The token savings are the obvious headline but they're a means, not the end. What this architecture actually buys is reliability at scale, and the ability to run capable models without wincing at the bill.

What the architecture enables

Overnight runs on large datasets without babysitting
Failures debugged in minutes from structured logs
Stronger models on hard calls, cheaper models on easy ones
No context window ceiling; heavy work stays in Python
Hand the log to OpenClaw to diagnose a failure directly

What the old approach costs

90%+ of token spend is overhead, not output
Instruction drift as context grows
Hard context ceiling kills long runs
No structured recovery path after failure

The structured logs and checkpoint files don't just help the human operator.
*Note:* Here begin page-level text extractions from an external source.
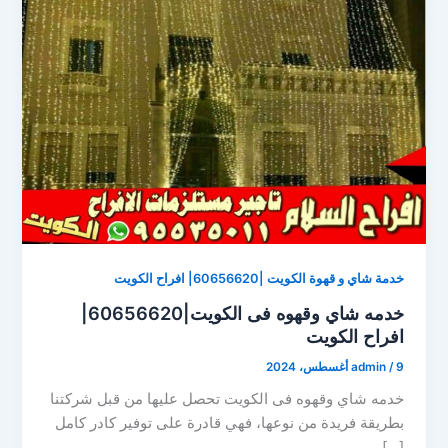
خدمة شاي و قهوة الكويت |60656620| افراح الكويت
خدمه شاي وقهوه فى الكويت|60656620|
افراح الكويت
9 أغسطس، 2024
/
admin
خدمه شاي وقهوه فى الكويت تحصل عليها من قبل شركتنا
بطريقة فريدة من نوعها، فهي قادرة على توفير كادر كامل
[…]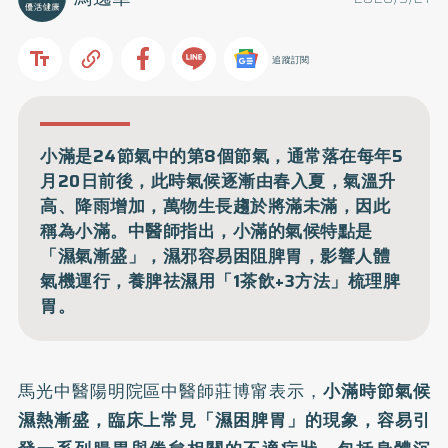
追蹤訂閱
小滿是24節氣中的第8個節氣，通常落在每年5
月20日前後，此時氣候逐漸由春入夏，氣溫升
高、降雨增加，萬物生長趨於將滿未滿，因此
稱為小滿。中醫師指出，小滿的氣候特點是
「濕氣漸盛」，濕邪容易困阻脾胃，影響人體
氣機運行，養脾祛濕用「1茶飲+3方法」梳理脾
胃。
馬光中醫陽明院區中醫師莊博甯表示，
小滿時節氣候
濕熱漸盛，臨床上常見「濕困脾胃」的現象，容易引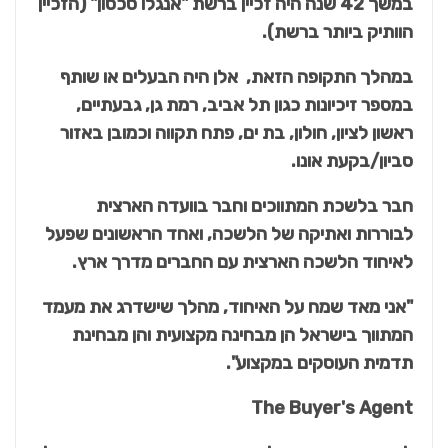
במשך 42 שנה היה זכיין ברשת "אנגלו סכסון" (הזכיין
הוותיק ביותר ברשת).
במהלך התקופה הזאת, אלן היה הבעלים או שותף
במספר זיכיונות כגון תל אביב, רמת גן, גבעתיים,
ראשון לציון, חולון, בת ים, פתח תקווה וכמובן באזור
סביון/בקעת אונו.
חבר בלשכת המתווכים וחבר בוועדה הארצית
לבוררות ואתיקה של הלשכה, ואחד הראשונים שפעל
לאיחוד הלשכה הארצית עם החברים מדרך ארץ.
"אני מאד שמח על האיחוד, מהלך שישדרג את מעמד
המתווך בישראל הן מבחינה מקצועית והן מבחינת
תדמית העוסקים במקצוע".
The Buyer's Agent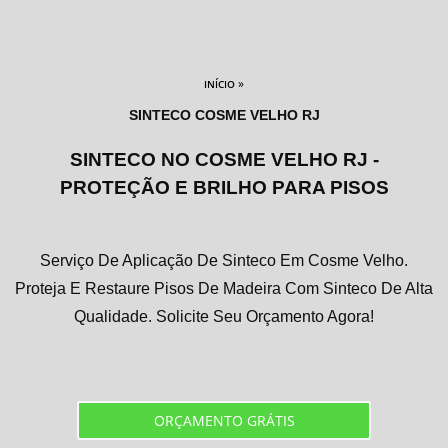
»
INÍCIO
SINTECO COSME VELHO RJ
SINTECO NO COSME VELHO RJ -
PROTEÇÃO E BRILHO PARA PISOS
Serviço De Aplicação De Sinteco Em Cosme Velho.
Proteja E Restaure Pisos De Madeira Com Sinteco De Alta
Qualidade. Solicite Seu Orçamento Agora!
ORÇAMENTO GRÁTIS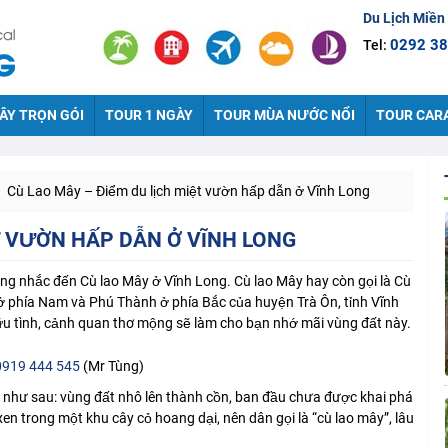
Du Lịch Miền
0292 38
Tel:
ÂY TRỌN GÓI
TOUR 1 NGÀY
TOUR MÙA NƯỚC NỔI
TOUR CAR
Cù Lao Mây – Điểm du lịch miệt vườn hấp dẫn ở Vĩnh Long
T VƯỜN HẤP DẪN Ở VĨNH LONG
ng nhắc đến Cù lao Mây ở Vĩnh Long. Cù lao Mây hay còn gọi là Cù
 ở phía Nam và Phú Thành ở phía Bắc của huyện Trà Ôn, tỉnh Vĩnh
ữu tình, cảnh quan thơ mộng sẽ làm cho bạn nhớ mãi vùng đất này.
0919 444 545
(Mr Tùng)
ng như sau: vùng đất nhô lên thành cồn, ban đầu chưa được khai phá
xen trong một khu cây cỏ hoang dại, nên dân gọi là “cù lao mây”, lâu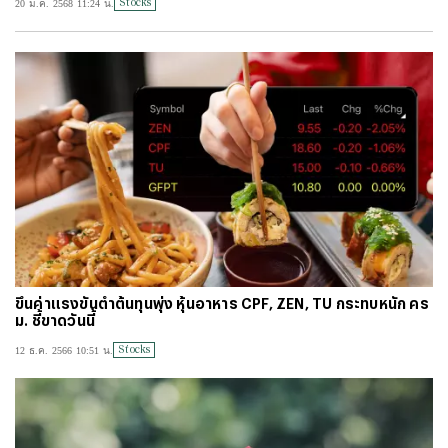
Stocks
20 ม.ค. 2568 11:24 น.
#
ไทยลีก
#
เจลีก
#
โปรแกรมฟุตบอล
#
ตารางคะแนนพรีเมียร์ลีก
#
ข่าวลิเวอร์พูล
#
โควิด-19
ขึ้นค่าแรงขั้นต่ำต้นทุนพุ่ง หุ้นอาหาร CPF, ZEN, TU กระทบหนัก คร
ม. ชี้ขาดวันนี้
Stocks
12 ธ.ค. 2566 10:51 น.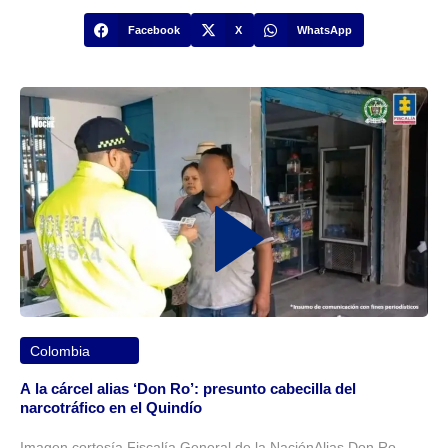
Facebook
X
WhatsApp
Colombia
A la cárcel alias ‘Don Ro’: presunto cabecilla del
narcotráfico en el Quindío
Imagen cortesía Fiscalía General de la NaciónAlias Don Ro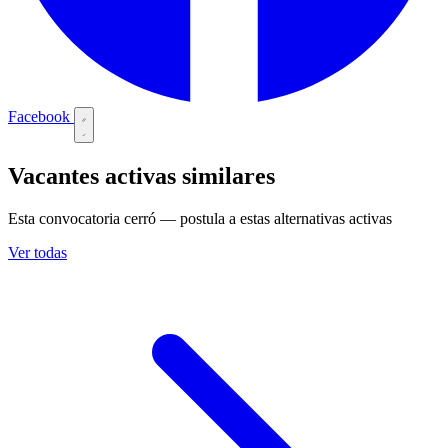
Facebook
Vacantes activas similares
Esta convocatoria cerró — postula a estas alternativas activas
Ver todas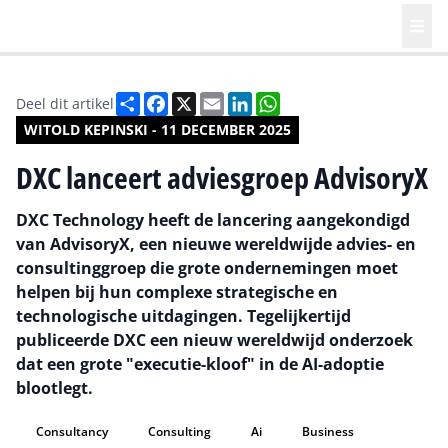
Deel
Facebook
X
Email
LinkedIn
WhatsApp
Deel dit artikel
WITOLD KEPINSKI - 11 DECEMBER 2025
DXC lanceert adviesgroep AdvisoryX
DXC Technology heeft de lancering aangekondigd
van AdvisoryX, een nieuwe wereldwijde advies- en
consultinggroep die grote ondernemingen moet
helpen bij hun complexe strategische en
technologische uitdagingen. Tegelijkertijd
publiceerde DXC een nieuw wereldwijd onderzoek
dat een grote "executie-kloof" in de AI-adoptie
blootlegt.
Consultancy
Consulting
Ai
Business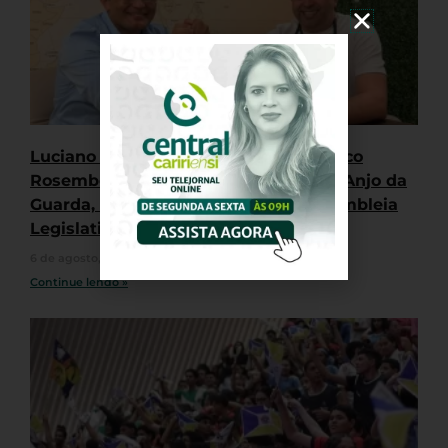
Luciano Bazilio recebe apoio do médico
Rosemberg Freitas, diretor do Grupo Anjo da
Guarda, na disputa por vaga na Assembleia
Legislativa
6 de agosto, 2026
Nenhum comentário
Continue lendo »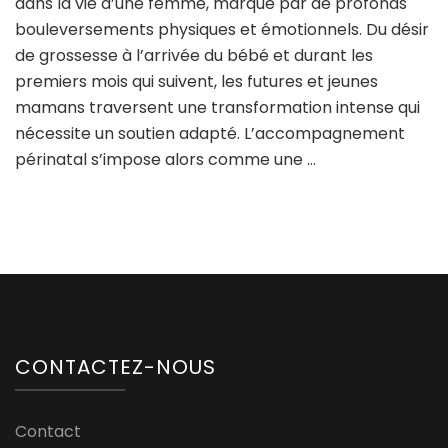
dans la vie d’une femme, marqué par de profonds
bouleversements physiques et émotionnels. Du désir
de grossesse à l’arrivée du bébé et durant les
premiers mois qui suivent, les futures et jeunes
mamans traversent une transformation intense qui
nécessite un soutien adapté. L’accompagnement
périnatal s’impose alors comme une …
CONTACTEZ-NOUS
Contact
When something breaks, you can hand OpenClaw the log file and the checkpoint and ask it to diagnose the failure. It has everything it needs in a compact, readable format, with no need to reconstruct what happened from a long conversation history. That feedback loop (run to failure to diagnosis to fix) becomes fast enough to actually iterate on.

The system files and agent configuration are going to be in context no matter what. That's the cost of running OpenClaw. The skill file on top of that should be as lean as possible, and the work the skill orchestrates should happen mostly outside the context window, in code, with the model consulted surgically. That's the difference between a prototype that works in demos and infrastructure that runs in production.